Since the problem described in this bug report should be resolved in a recent advisory, it has been closed with a resolution of ERRATA. For information on the advisory, and where to find the updated files, follow the link below. If the solution does not work for you, open a new bug report. https://access.redhat.com/errata/RHBA-2017:2652
I just encountered the same exact error in an environment with openstack-nova-14.0.8-2.el7ost.noarch. I took the sosreports from all the nodes here [1]. Problem happened doing the same exact test Marian wrote on the bug description. [1] http://file.rdu.redhat.com/~rscarazz/BZ1386420/
(In reply to Raoul Scarazzini from comment #40) > I just encountered the same exact error in an environment with > openstack-nova-14.0.8-2.el7ost.noarch. > I took the sosreports from all the nodes here [1]. Problem happened doing > the same exact test Marian wrote on the bug description. > > [1] http://file.rdu.redhat.com/~rscarazz/BZ1386420/ Please do not reopen bugs that are closed errata. You can either clone into a new bug or file a clean new bug. The release process doesn't allow re-using bugs once they're closed errata.
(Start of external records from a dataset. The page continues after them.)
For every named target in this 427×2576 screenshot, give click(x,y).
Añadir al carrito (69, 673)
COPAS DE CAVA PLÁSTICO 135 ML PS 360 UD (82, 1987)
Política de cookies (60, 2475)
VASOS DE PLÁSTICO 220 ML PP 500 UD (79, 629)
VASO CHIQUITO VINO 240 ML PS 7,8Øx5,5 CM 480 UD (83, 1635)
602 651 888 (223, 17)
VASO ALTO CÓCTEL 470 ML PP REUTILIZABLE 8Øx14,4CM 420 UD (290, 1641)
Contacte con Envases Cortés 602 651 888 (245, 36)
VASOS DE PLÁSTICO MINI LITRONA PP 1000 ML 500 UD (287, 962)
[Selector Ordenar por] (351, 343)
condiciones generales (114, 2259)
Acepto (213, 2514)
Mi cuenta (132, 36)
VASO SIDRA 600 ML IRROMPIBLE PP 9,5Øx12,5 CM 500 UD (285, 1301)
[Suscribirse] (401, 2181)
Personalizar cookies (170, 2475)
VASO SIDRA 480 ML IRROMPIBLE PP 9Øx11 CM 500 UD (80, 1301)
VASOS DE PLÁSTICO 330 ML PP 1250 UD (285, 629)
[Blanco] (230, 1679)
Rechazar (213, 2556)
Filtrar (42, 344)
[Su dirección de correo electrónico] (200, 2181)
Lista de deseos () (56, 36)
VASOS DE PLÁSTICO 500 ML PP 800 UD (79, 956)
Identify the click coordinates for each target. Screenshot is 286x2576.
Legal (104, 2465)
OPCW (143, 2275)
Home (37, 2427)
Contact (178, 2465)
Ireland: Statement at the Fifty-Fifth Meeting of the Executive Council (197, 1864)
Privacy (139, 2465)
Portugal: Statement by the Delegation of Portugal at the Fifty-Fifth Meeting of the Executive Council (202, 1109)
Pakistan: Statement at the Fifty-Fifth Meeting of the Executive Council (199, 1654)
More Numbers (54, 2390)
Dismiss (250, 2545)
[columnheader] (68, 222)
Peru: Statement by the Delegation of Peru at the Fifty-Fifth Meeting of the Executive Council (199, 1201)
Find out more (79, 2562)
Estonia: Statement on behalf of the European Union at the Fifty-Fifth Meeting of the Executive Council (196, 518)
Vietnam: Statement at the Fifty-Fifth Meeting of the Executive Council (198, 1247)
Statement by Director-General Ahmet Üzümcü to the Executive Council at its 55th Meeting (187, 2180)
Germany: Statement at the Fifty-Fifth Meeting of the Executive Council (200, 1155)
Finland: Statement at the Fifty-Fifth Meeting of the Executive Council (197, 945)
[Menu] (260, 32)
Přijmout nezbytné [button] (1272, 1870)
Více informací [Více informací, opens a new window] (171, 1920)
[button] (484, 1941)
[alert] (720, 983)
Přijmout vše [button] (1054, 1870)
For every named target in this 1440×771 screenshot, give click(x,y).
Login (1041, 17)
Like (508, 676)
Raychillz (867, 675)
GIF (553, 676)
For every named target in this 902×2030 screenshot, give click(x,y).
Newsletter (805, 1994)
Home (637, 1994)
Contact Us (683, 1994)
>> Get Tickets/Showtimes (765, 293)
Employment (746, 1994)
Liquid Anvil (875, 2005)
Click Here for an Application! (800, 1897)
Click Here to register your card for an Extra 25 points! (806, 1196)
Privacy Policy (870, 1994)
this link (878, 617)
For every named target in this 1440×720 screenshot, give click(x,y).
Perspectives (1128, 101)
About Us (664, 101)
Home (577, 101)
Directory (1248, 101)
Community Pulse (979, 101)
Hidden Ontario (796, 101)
I'm the one who suggested reopening the ticket if there was an issue (in comment #37). I was under the impression that it was the proper workflow. My bad. Sorry for the confusion.
Cloned here: https://bugzilla.redhat.com/show_bug.cgi?id=1491767 Lesson learned for the future.
*** Bug 1441368 has been marked as a duplicate of this bug. ***
Which version of python-nova package is the fix delivered? I have python-nova-14.0.8-2 installed and the driver.py file checking for EACCESS, yet the upstream code checks for EPERM? Which is correct? Upstream code: except IOError as ex: if ex.errno != errno.EPERM: raise LOG.debug('Console file already exists: %s.', console_file)
This was resolved in upstream commit 3072b0afbc1, which has been pulled in as downstream commit 9d299ae50ea. I guess we need to wait for the next point release?